Start of DATASET RECORDS
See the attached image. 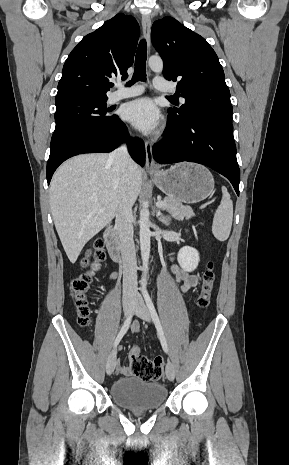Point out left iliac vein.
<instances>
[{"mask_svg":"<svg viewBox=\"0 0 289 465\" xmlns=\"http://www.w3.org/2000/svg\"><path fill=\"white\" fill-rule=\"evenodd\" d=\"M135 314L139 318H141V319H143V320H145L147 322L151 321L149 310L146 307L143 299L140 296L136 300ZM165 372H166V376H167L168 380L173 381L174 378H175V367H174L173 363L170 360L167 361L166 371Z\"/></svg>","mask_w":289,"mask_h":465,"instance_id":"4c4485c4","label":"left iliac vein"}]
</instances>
End of DATASET RECORDS
Start of DATASET RECORDS
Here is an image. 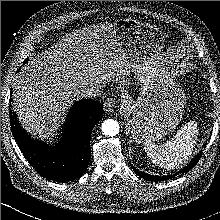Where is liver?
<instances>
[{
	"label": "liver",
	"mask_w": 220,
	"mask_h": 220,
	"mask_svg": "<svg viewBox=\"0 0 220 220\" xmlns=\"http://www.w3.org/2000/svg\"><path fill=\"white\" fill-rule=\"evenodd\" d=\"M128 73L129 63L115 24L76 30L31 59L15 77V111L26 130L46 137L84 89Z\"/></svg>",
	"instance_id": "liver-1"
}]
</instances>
End of DATASET RECORDS
WORK ITEM
Looking at the data above, count every line holding the word "viewBox" and state only the count.

SOLUTION TO THE EXERCISE
2